Slow Cooker Option When You Want Dinner Waiting
Slow cookers shine with beans, but sausage can go dull if it cooks all day. Keep the sausage step separate, then add it near the finish.
- Rinse beans and add them to the slow cooker with stock, bay leaves, and seasoning.
- Sauté onion, celery, and bell pepper in a pan until soft, then scrape them into the cooker.
- Cook on low 7–8 hours, or high 4–5 hours, until beans are tender.
- Brown the sausage in the same pan, then stir it into the soup for the last 20–30 minutes.
- Mash a cup of beans to thicken, then taste and add salt only if the pot calls for it.
Texture Control Without Tricks
This soup should be thick, not pasty. If it’s too thin, simmer with the lid off and stir more often. If it’s too thick, add hot water in small splashes until it loosens.
For the smoothest body, mash more beans. For a chunkier feel, mash less and leave more whole beans in the pot.
Serving Ideas That Feel Like A Full Dinner
Scoop the soup over warm rice, then top with sliced green onion. Hot sauce is optional, not required. A squeeze of lemon can wake up the pot if it tastes heavy.
If you want the bowl to stretch, add a side of cornbread or a simple salad. If you want it richer, a pat of butter stirred into each bowl makes it glossy and round.
When you write it on your meal plan, keep it simple: red beans and andouille sausage soup with rice on the side. That’s the whole pitch.
Storage, Cooling, And Reheating Without Guesswork
Big pots cool slowly, so split leftovers into shallow containers. Get them into the fridge within 2 hours. Stick to the storage times in the table.

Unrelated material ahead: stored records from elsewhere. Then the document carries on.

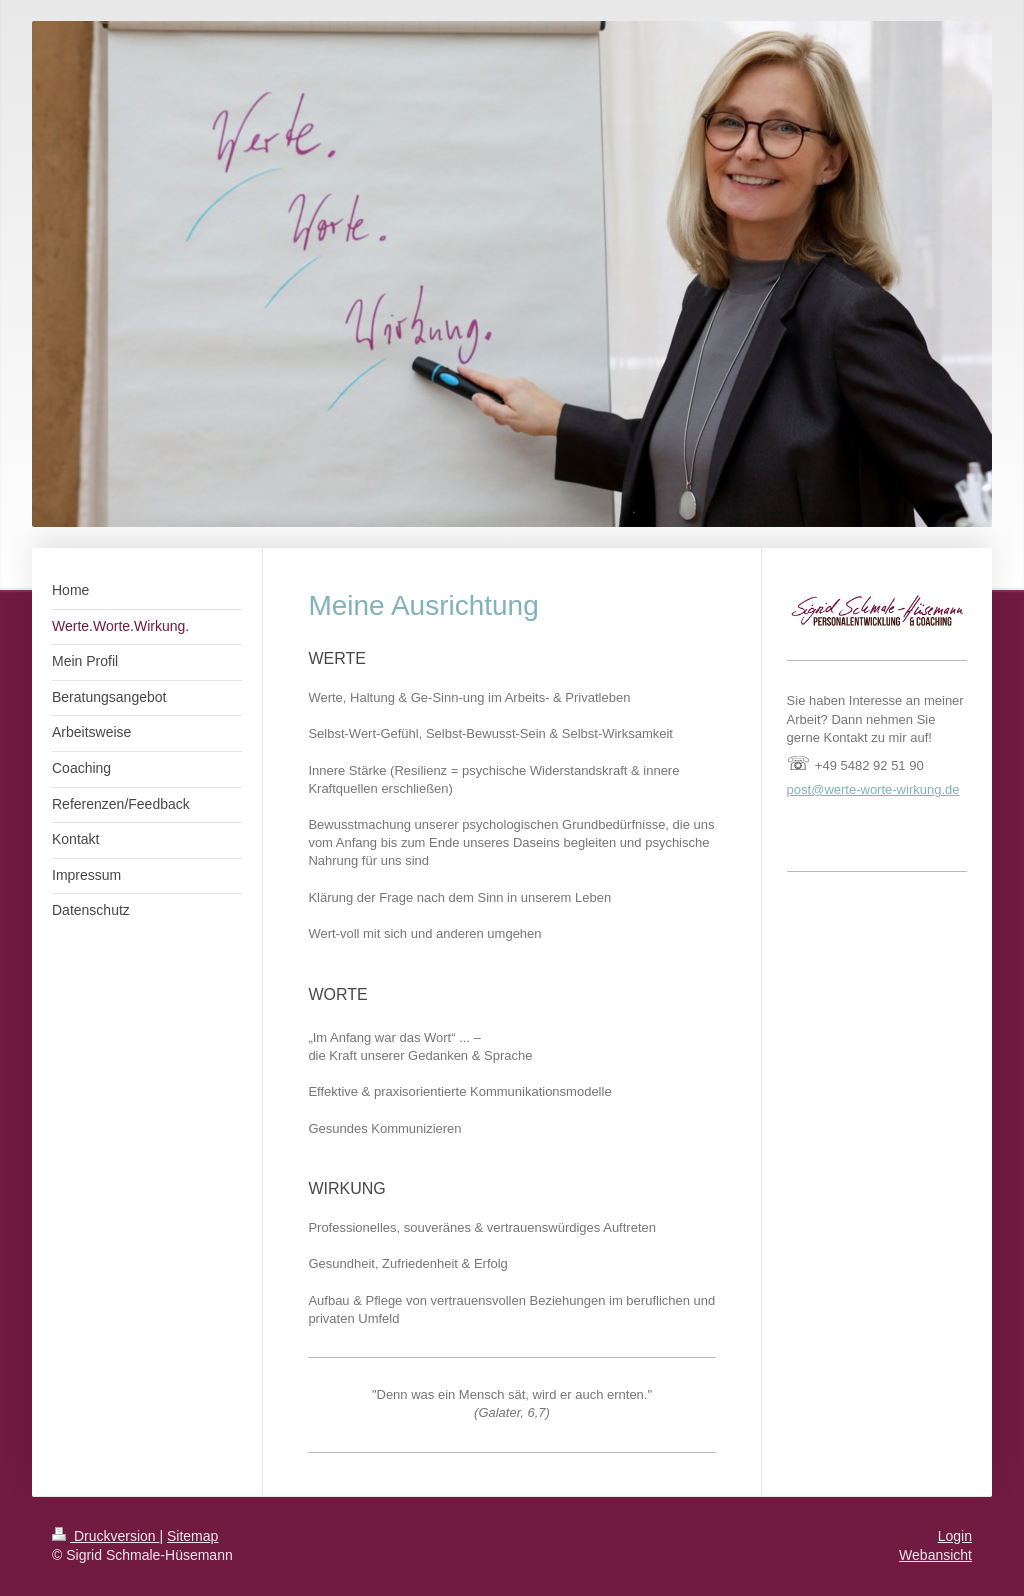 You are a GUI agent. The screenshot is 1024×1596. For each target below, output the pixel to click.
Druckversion (105, 1536)
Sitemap (192, 1536)
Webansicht (935, 1555)
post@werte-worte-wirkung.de (873, 789)
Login (955, 1536) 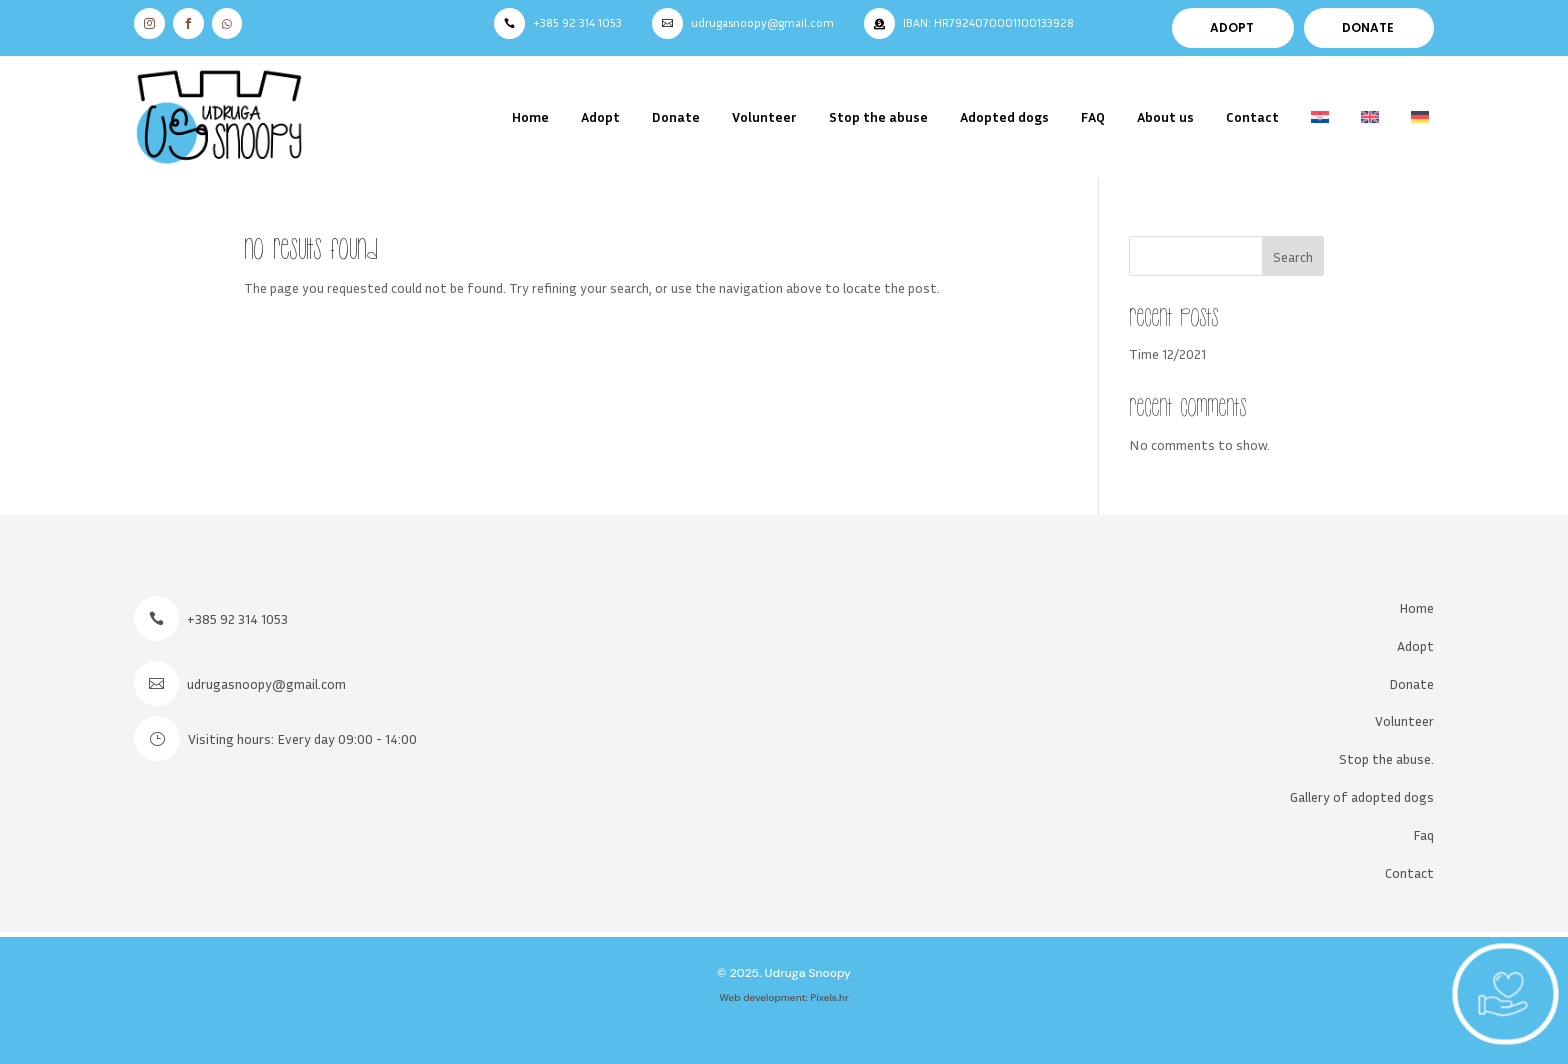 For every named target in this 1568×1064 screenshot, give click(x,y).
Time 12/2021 (1167, 353)
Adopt (600, 116)
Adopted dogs (1004, 116)
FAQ (1093, 116)
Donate (676, 116)
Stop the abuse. (1386, 758)
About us (1165, 116)
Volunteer (764, 116)
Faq (1423, 834)
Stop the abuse (878, 116)
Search (1293, 256)
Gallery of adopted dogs (1362, 796)
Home (530, 116)
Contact (1252, 116)
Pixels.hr (829, 997) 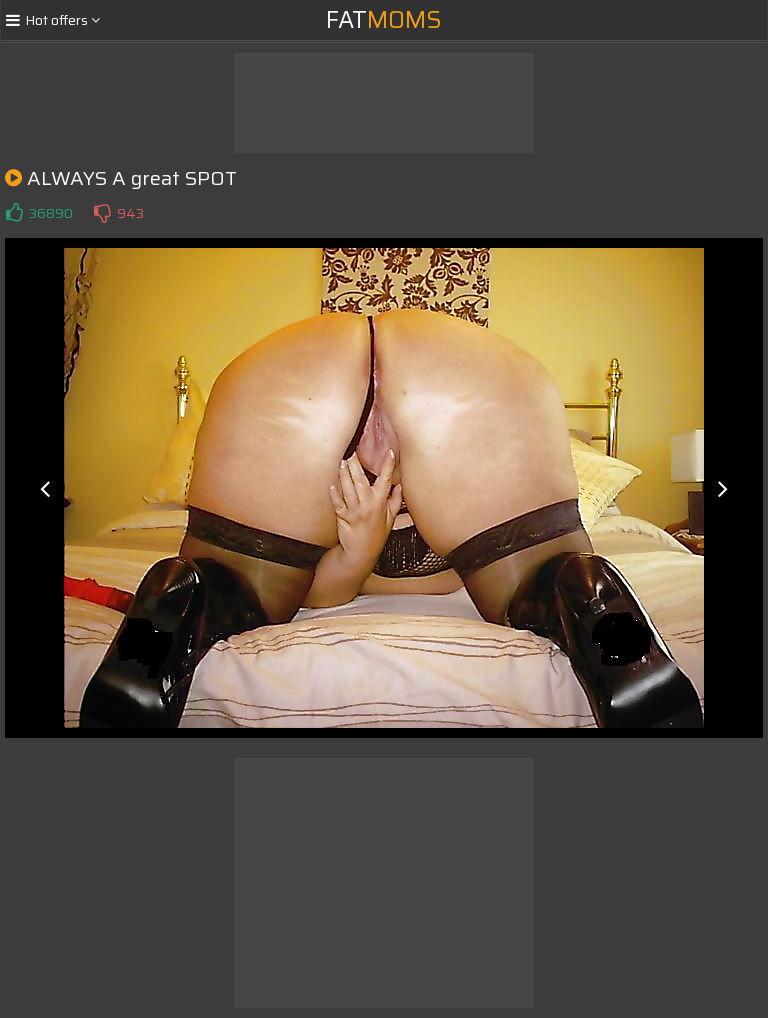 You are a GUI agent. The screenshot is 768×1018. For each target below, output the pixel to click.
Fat (384, 20) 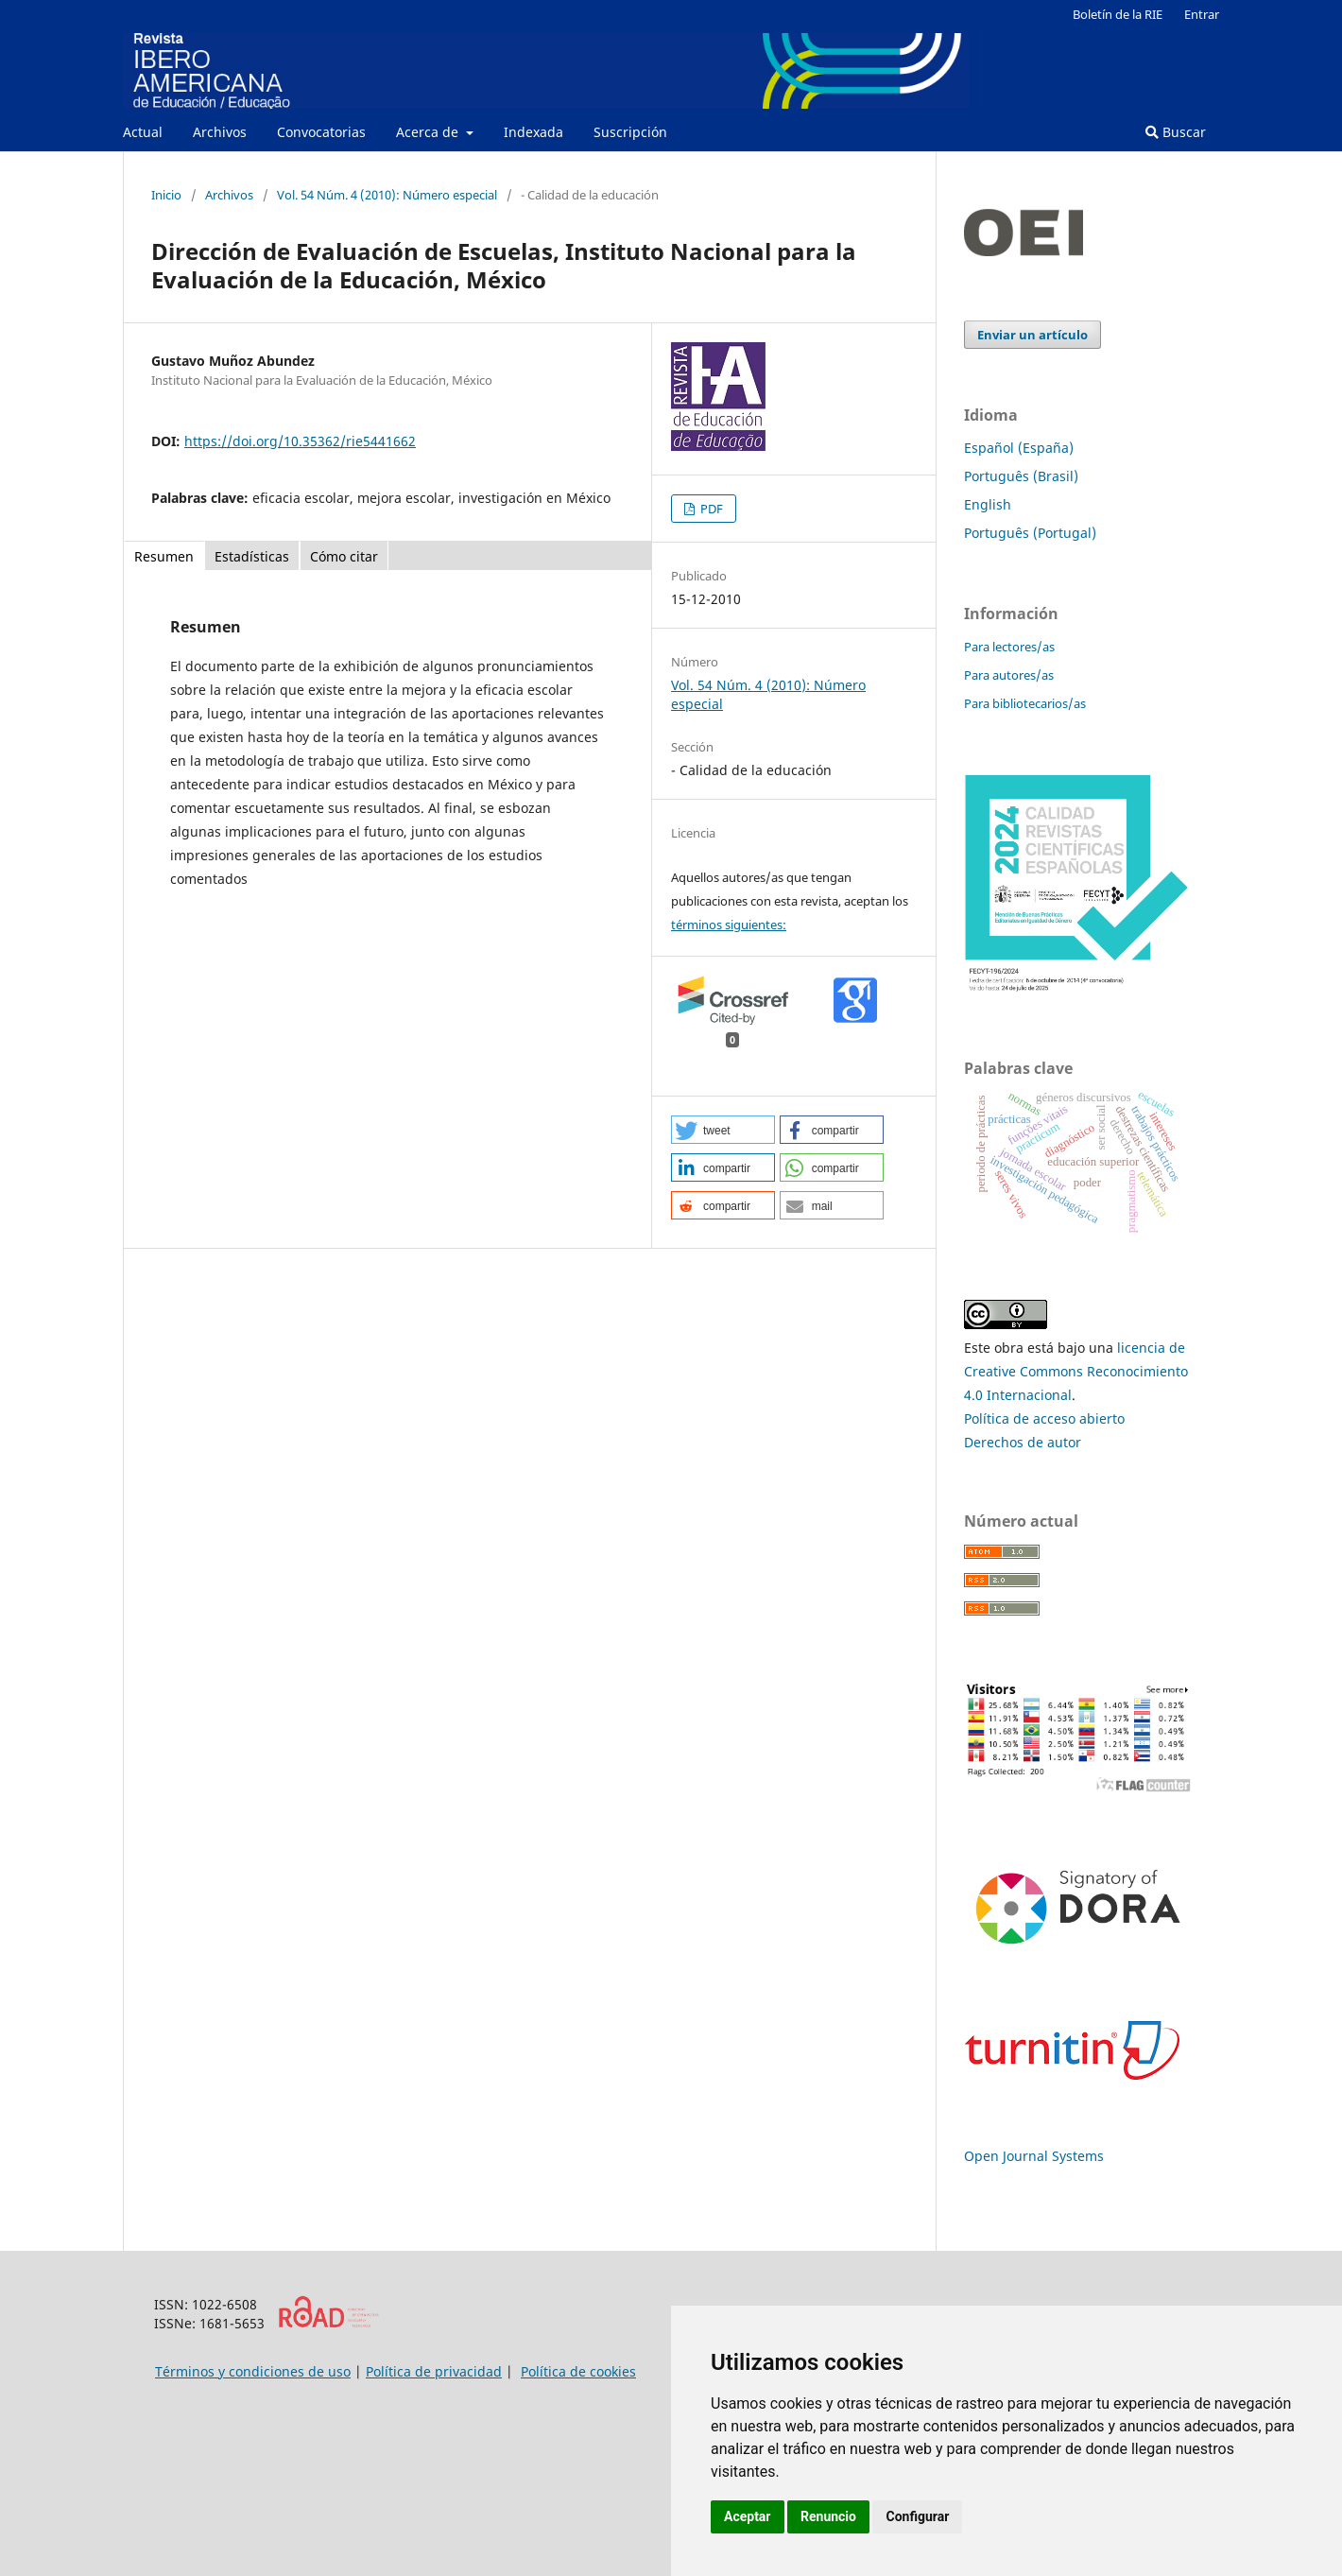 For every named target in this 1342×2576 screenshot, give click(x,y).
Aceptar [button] (747, 2516)
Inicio (166, 194)
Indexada (533, 132)
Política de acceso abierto (1044, 1418)
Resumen (164, 556)
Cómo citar (344, 556)
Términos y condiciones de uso (253, 2371)
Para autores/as (1009, 674)
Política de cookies (578, 2371)
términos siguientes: (728, 924)
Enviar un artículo (1032, 334)
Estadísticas (252, 556)
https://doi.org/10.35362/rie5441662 (300, 441)
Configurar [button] (917, 2516)
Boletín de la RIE (1117, 14)
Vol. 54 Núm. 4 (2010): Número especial (387, 194)
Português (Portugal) (1030, 533)
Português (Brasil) (1021, 476)
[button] (723, 1129)
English (987, 504)
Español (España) (1019, 448)
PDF (710, 508)
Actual (143, 132)
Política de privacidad (434, 2371)
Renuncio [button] (828, 2516)
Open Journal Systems (1034, 2156)
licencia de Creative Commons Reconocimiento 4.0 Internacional (1076, 1371)
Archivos (220, 132)
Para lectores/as (1009, 646)
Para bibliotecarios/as (1025, 703)
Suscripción (630, 132)
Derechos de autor (1022, 1442)
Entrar (1201, 14)
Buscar (1175, 132)
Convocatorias (321, 132)
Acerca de (429, 132)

| Task | Best Way | Timing |
|---|---|---|
| Cool the soup | Portion into shallow containers, leave lids cracked until steam drops | Refrigerate within 2 hours |
| Refrigerate | Store airtight; keep rice separate if you can | Eat within 3–4 days |
| Freeze | Freeze soup flat in bags or in deli containers | Best flavor within 3–4 months |
| Thaw | Thaw overnight in the fridge | Plan 12–24 hours |
| Reheat on stove | Warm on medium-low, stirring often | 10–15 minutes |
| Reheat in microwave | Use a loose lid, stir halfway through | 3–6 minutes |
| Fix thick leftovers | Add hot water or stock a splash at a time | As needed |
Common Fixes When The Pot Acts Up
Beans Still Firm After A Long Simmer
Older beans can take longer. Keep simmering, add more water if the pot gets thick, and hold off on adding acidic ingredients until beans are tender.
Soup Tastes Flat
Add a pinch more seasoning, then a tiny splash of vinegar or lemon. Salt can help too, but add it in small steps and taste after each stir.
Sausage Feels Dry
Return sausage near the end, not at the start. If it’s already dry, add a spoon of fat like butter to round the bowl.
Batch Cooking Plan
This soup likes a second day. Flavor settles, the broth thickens, and the heat feels more even. It freezes well and reheats like a champ. Make a double batch, freeze half, and you’ve got future dinners that taste like you cooked all afternoon.
For a clean workflow: cook the soup, cool it, portion it, then cook fresh rice on the day you reheat. Rice turns mushy when it sits in the soup for days.
One last note for your grocery list: buy enough beans for two pots. When you’ve got dried beans on hand, this bowl is always within reach.